By comparison the new Focus still doesn’t have quite the same cachet but, despite its classless image, the Ford’s interior has a much more premium feel than ever before, and an impressive tech spec. What’s more, like the Fiesta, the Focus’ big USP is that it’s one of the best cars in its class to drive.
3 Volkswagen Golf
Number of registrations 6,340
The VW Golf had a storming January and backed that up with a solid third spot in February, racking up 2,410 registrations last month, only around 100 fewer than the Focus. It’s a timeless choice with a quality interior and decent driving dynamics, so it thoroughly deserves its success. However, with an all-new Golf due to go on sale soon it will be interesting to see how the current car fares before it’s replaced.
4 Mercedes-Benz A-class
Number of registrations 5,827
The new Mercedes A-class is really hitting the spot with buyers, it seems. With a plush interior, segment-leading tech spec, upmarket image and affordable finance deals, it’s not hard to see why so many British motorists are won over.
5 Nissan Qashqai
Number of registrations 5,719
In 2018 the Nissan Qashqai’s popularity appeared to be on the wane as a wave of new rivals recently entered the crowded compact SUV market, but it’s going strong in 2019 and was the surprise third best-selling car in January. Last month it still managed an impressive sixth in the table, and was the most popular SUV.
6 Volkswagen Polo
Number of registrations 4,475
Though attracting less than half the sales of its Ford Fiesta rival last month, with 1,512 registrations the Volkswagen Polo is still one of the UK’s most popular cars, and the second best-selling supermini — ahead even of the Vauxhall Corsa, proving buyers are increasingly wanting to be seen driving upmarket brands.

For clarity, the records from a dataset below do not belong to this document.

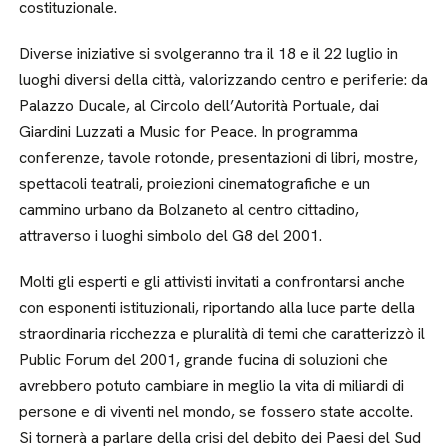
costituzionale.
Diverse iniziative si svolgeranno tra il 18 e il 22 luglio in
luoghi diversi della città, valorizzando centro e periferie: da
Palazzo Ducale, al Circolo dell’Autorità Portuale, dai
Giardini Luzzati a Music for Peace. In programma
conferenze, tavole rotonde, presentazioni di libri, mostre,
spettacoli teatrali, proiezioni cinematografiche e un
cammino urbano da Bolzaneto al centro cittadino,
attraverso i luoghi simbolo del G8 del 2001.
Molti gli esperti e gli attivisti invitati a confrontarsi anche
con esponenti istituzionali, riportando alla luce parte della
straordinaria ricchezza e pluralità di temi che caratterizzò il
Public Forum del 2001, grande fucina di soluzioni che
avrebbero potuto cambiare in meglio la vita di miliardi di
persone e di viventi nel mondo, se fossero state accolte.
Si tornerà a parlare della crisi del debito dei Paesi del Sud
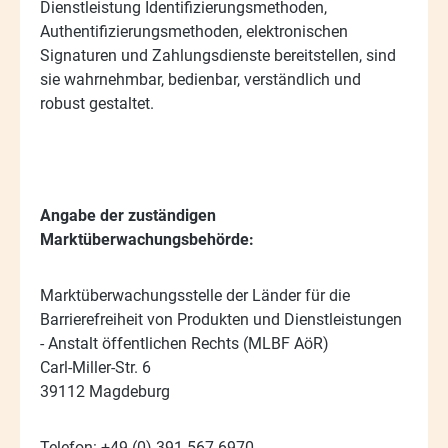
Dienstleistung Identifizierungsmethoden,
Authentifizierungsmethoden, elektronischen
Signaturen und Zahlungsdienste bereitstellen, sind
sie wahrnehmbar, bedienbar, verständlich und
robust gestaltet.
Angabe der zuständigen
Marktüberwachungsbehörde:
Marktüberwachungsstelle der Länder für die
Barrierefreiheit von Produkten und Dienstleistungen
- Anstalt öffentlichen Rechts (MLBF AöR)
Carl-Miller-Str. 6
39112 Magdeburg
Telefon: +49 (0) 391 567 6970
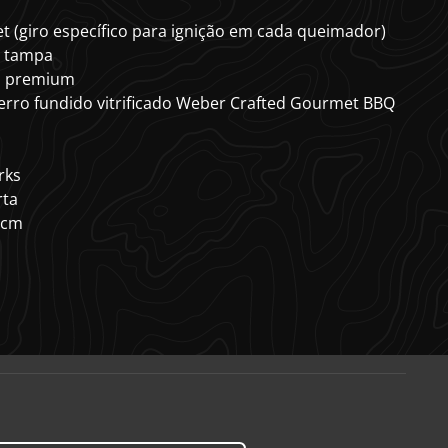
et (giro específico para ignição em cada queimador)
a tampa
a premium
erro fundido vitrificado Weber Crafted Gourmet BBQ
rks
rta
 cm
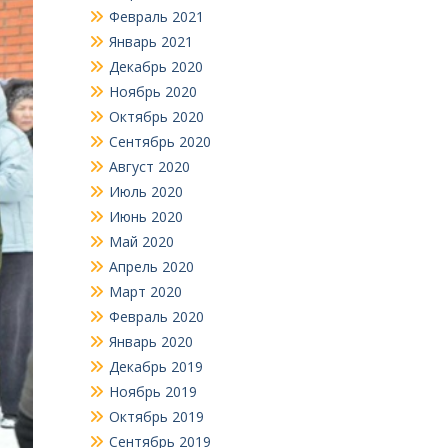
Февраль 2021
Январь 2021
Декабрь 2020
Ноябрь 2020
Октябрь 2020
Сентябрь 2020
Август 2020
Июль 2020
Июнь 2020
Май 2020
Апрель 2020
Март 2020
Февраль 2020
Январь 2020
Декабрь 2019
Ноябрь 2019
Октябрь 2019
Сентябрь 2019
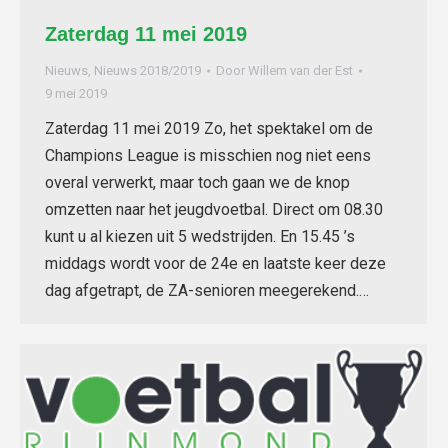
Zaterdag 11 mei 2019
Nieuws
,
Nieuws 2018/2019
Door
Willem van der Est
9 mei 2019
Zaterdag 11 mei 2019 Zo, het spektakel om de
Champions League is misschien nog niet eens
overal verwerkt, maar toch gaan we de knop
omzetten naar het jeugdvoetbal. Direct om 08.30
kunt u al kiezen uit 5 wedstrijden. En 15.45 ’s
middags wordt voor de 24e en laatste keer deze
dag afgetrapt, de ZA-senioren meegerekend.…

Like the Golf, its bigger brother, the VW Polo is a great all-rounder, with efficient engines, good ride quality, excellent build quality and arguably the supermini segment’s most impressive interior.
7 Vauxhall Corsa
Number of registrations 4,403
The current Vauxhall Corsa is in the twilight months of its life cycle, with a brand new version (sharing the same underpinnings as the forthcoming Peugeot 208, following Vauxhall’s acquisition by the PSA Group) due to go on sale before the end of the year.
It’s still a decent seller in the UK, but with 2,000 fewer registrations in February than its arch rival, the Ford Fiesta, Vauxhall dealers will no doubt be champing at the bit for the 2019 model to arrive in showrooms.
8 Kia Sportage
Number of registrations 4,259
The Kia Sportage – a rival to the Nissan Qashqai – was the seventh best-seller in January but dropped out of the top 10 last month. Total registrations for 2019 see the Korean brand’s most popular model rank eighth for the year to date, though.

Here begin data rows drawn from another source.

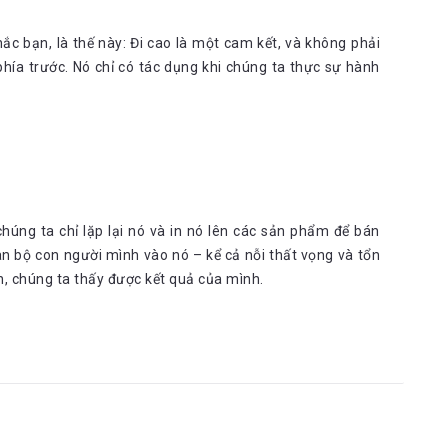
ắc bạn, là thế này: Đi cao là một cam kết, và không phải
phía trước. Nó chỉ có tác dụng khi chúng ta thực sự hành
úng ta chỉ lặp lại nó và in nó lên các sản phẩm để bán
àn bộ con người mình vào nó – kể cả nỗi thất vọng và tổn
n, chúng ta thấy được kết quả của mình.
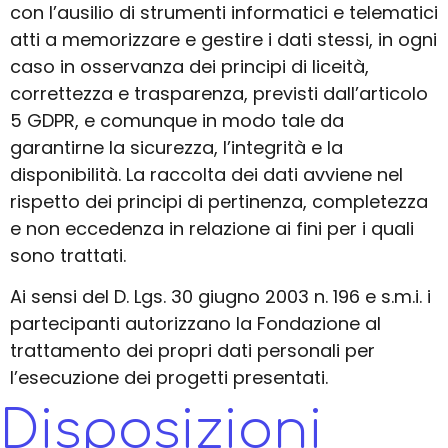
con l’ausilio di strumenti informatici e telematici
atti a memorizzare e gestire i dati stessi, in ogni
caso in osservanza dei principi di liceità,
correttezza e trasparenza, previsti dall’articolo
5 GDPR, e comunque in modo tale da
garantirne la sicurezza, l’integrità e la
disponibilità. La raccolta dei dati avviene nel
rispetto dei principi di pertinenza, completezza
e non eccedenza in relazione ai fini per i quali
sono trattati.
Ai sensi del D. Lgs. 30 giugno 2003 n. 196 e s.m.i. i
partecipanti autorizzano la Fondazione al
trattamento dei propri dati personali per
l’esecuzione dei progetti presentati.
Disposizioni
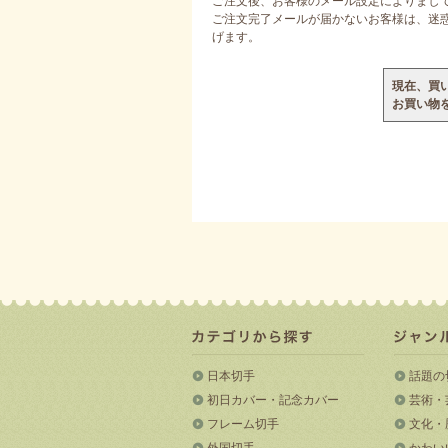
ご注文後、お客様のメール設定によりまし
ご注文完了メールが届かないお客様は、迷惑メ
げます。
現在、買
お買い物
日本切手
話題の
初日カバー・記念カバー
芸術・
フレーム切手
文化・
外国切手
かわい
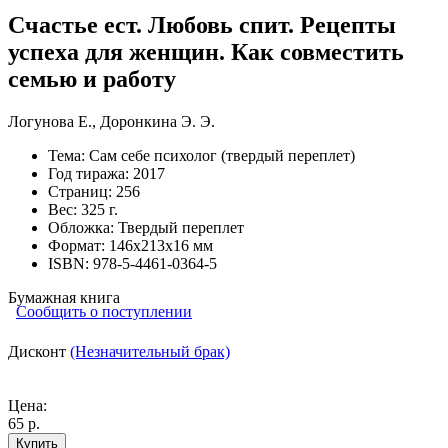
Счастье ест. Любовь спит. Рецепты
успеха для женщин. Как совместить
семью и работу
Логунова Е.
,
Доронкина Э. Э.
Тема:
Сам себе психолог (твердый переплет)
Год тиража:
2017
Страниц:
256
Вес:
325 г.
Обложка:
Твердый переплет
Формат:
146х213х16 мм
ISBN:
978-5-4461-0364-5
Бумажная книга
Сообщить о поступлении
Дисконт
(Незначительный брак)
Цена:
65 р.
Купить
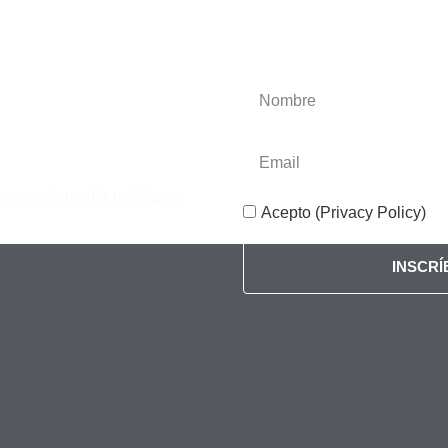
anera de recibir noticias y
Acepto (Privacy Policy)
INSCR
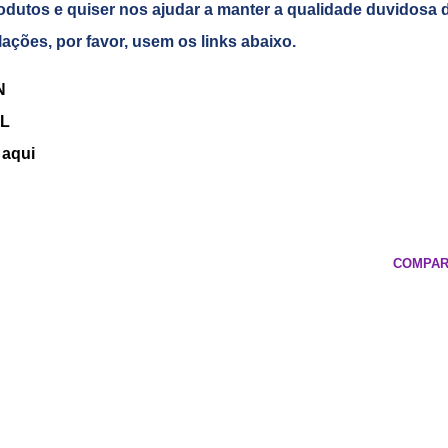
odutos e quiser nos ajudar a manter a qualidade duvidosa 
alações, por favor, usem os links abaixo.
N
ML
 aqui
COMPAR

The current Sportage is better than ever, with its mid-life facelift in 2018 adding more efficient engines, an upgraded interior and more safety and convenience tech, such as adaptive cruise control.
9 Ford Kuga
Number of registrations 3,654
The Ford Kuga had a cracking February, with 1,402 sales — less than 50 shy of the Qashqai, suggesting it could be a tight battle between those two and the Sportage for king of the mid-size crossovers in 2019.
A mid-life facelift at the start of 2018 brought in a new infotainment system with touchscreen from Titanium trim upwards, it drives well for big car and it’s one of the better-looking SUVs.
10 Mercedes-Benz C-class
Number of registrations 3,593
Saloons might not be as popular as they once were, and although it was outsold by the Ford Ecosport and VW Tiguan in February, the Mercedes C-class had a strong start to the year and remains in the top 10 after two months of registration figures. There’s still life in three-box design yet, it seems — especially when they’re as upmarket inside and out as this.